Revenons d’abord au projet! Qu’est-ce qu’un puits carbone? On sait que les arbres rejettent l’oxygène dont les êtres vivants ont besoin et emmagasinent le carbone qui est un gaz à effet de serre qui contribue au réchauffement du climat. Donc, une forêt, ensemble d’arbres, est considérée comme un puits carbone. En raison de la lutte contre le réchauffement climatique devenue un grand enjeu pour la survie de la planète terre, la préservation des forêts est une exigence qui s’impose de plus en plus à l’humanité. Et faire naître des forêts est une contribution précieuse à la lutte contre le réchauffement climatique.
C’est toute l’importance du Projet Bacasi, qui est en train d’être réalisé sur 40.000 hectares, dans la réserve foncière de l’Etat, entre la Léfini et Ngo-centre. On va y planter des arbres pour faire pousser une forêt, en vue, pour le Groupe Total énergies, non pas de viser la commercialisation des crédits carbone qui en seront issus, mais d’abord de compenser ses émissions de gaz à effet de serre issus de ses activités pétrolières au large du Kouilou. L’investissement est de l’ordre de 250 millions de dollars (soit environ 150 milliards de francs Cfa).

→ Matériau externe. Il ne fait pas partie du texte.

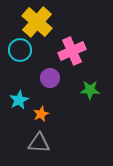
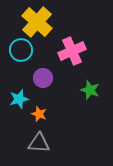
cyan circle: moved 1 px right
purple circle: moved 7 px left
green star: rotated 18 degrees clockwise
cyan star: moved 1 px up; rotated 12 degrees clockwise
orange star: moved 2 px left; rotated 28 degrees counterclockwise
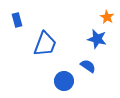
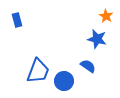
orange star: moved 1 px left, 1 px up
blue trapezoid: moved 7 px left, 27 px down
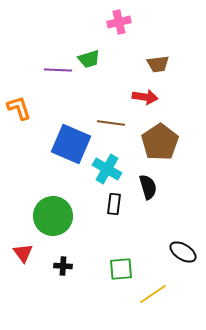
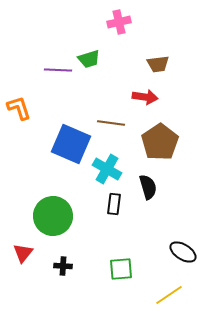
red triangle: rotated 15 degrees clockwise
yellow line: moved 16 px right, 1 px down
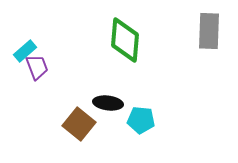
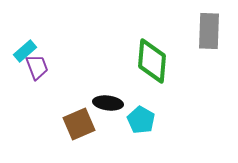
green diamond: moved 27 px right, 21 px down
cyan pentagon: rotated 24 degrees clockwise
brown square: rotated 28 degrees clockwise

Pour réaliser ce projet, la société T.n.b.s (Total nature based solutions), filiale du groupe Total énergies, a signé, le 12 mars 2021, une convention de partenariat avec le gouvernement représenté par le ministre d’Etat Pierre Mabiala (affaires foncières), les ministres Roger Rigobert Andély (finances), et Rosalie Matondo (économie forestière), sous la supervision du ministre d’Etat Alphonse Claude N’Silou. Contrairement à ce qui est dit, Mme Matondo n’est pas seule à engager le gouvernement congolais dans ce projet.

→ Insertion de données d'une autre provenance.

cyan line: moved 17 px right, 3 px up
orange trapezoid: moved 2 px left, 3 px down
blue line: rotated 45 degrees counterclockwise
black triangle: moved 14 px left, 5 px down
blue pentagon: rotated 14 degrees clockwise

Qu’est-ce que l’Etat et les populations de la zone concernée peuvent tirer de ce projet? Pour l’Etat, il y a des recettes fiscales directes. Pour les populations riveraines, en plus des emplois, il sera créé un Fonds local destiné à financer des micro-projets. En somme, les retombées économiques, sociales et environnementales attendues de ce projet vont inévitablement contribuer à la diversification de l’économie nationale, partant, au développement du pays. Et là, on est dans le concret et non dans les promesses. Car Bacasi n’est pas un projet du gouvernement. C’est un projet privé du Groupe Total énergies, pour lequel le gouvernement a facilité la mise en œuvre au nom de la diversification économique et de la lutte contre le chômage. Si les familles propriétaires foncières de Ngo ont des revendications spécifiques, elles peuvent s’adresser directement à l’administration. On finira toujours par trouver un terrain d’entente. C’est ce qui est souhaitable au regard de l’importance de ce projet dans le District de Ngo.